** ASSIGNMENT **
Copy each line of the data below in which the word "толку" can be found.

==*==

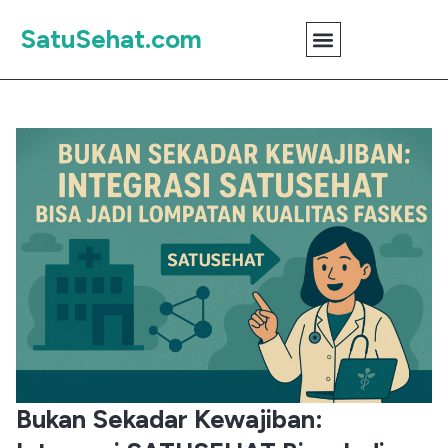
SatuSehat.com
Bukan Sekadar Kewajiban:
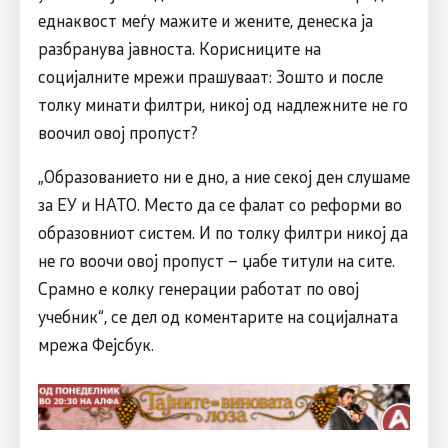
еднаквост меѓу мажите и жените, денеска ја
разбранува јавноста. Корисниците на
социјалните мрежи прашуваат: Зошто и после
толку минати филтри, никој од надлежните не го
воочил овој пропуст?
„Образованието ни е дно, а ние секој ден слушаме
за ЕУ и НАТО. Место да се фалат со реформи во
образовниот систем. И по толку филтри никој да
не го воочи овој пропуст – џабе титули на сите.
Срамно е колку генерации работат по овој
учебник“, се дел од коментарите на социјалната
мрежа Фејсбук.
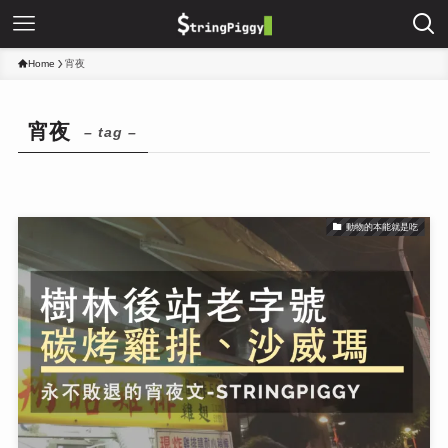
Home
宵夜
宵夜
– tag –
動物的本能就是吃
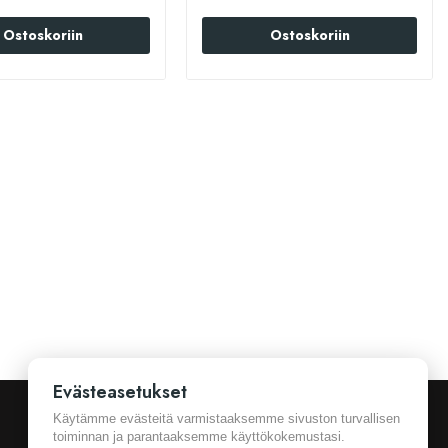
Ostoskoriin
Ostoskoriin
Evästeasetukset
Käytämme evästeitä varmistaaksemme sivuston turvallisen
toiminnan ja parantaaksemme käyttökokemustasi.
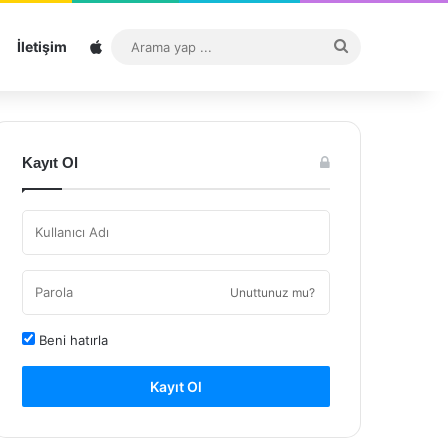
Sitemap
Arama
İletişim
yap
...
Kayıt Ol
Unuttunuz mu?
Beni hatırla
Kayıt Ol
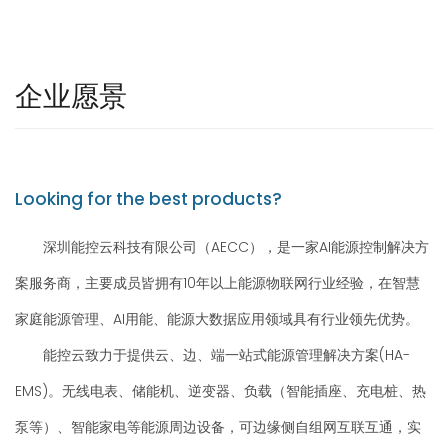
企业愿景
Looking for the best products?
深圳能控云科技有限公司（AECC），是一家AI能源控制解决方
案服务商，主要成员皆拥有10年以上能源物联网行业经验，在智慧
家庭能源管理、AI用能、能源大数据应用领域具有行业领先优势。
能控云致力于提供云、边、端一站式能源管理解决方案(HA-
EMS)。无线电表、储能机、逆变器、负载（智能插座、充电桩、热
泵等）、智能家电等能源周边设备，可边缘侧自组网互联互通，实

==*==

** ANSWER **
толку минати филтри, никој од надлежните не го
образовниот систем. И по толку филтри никој да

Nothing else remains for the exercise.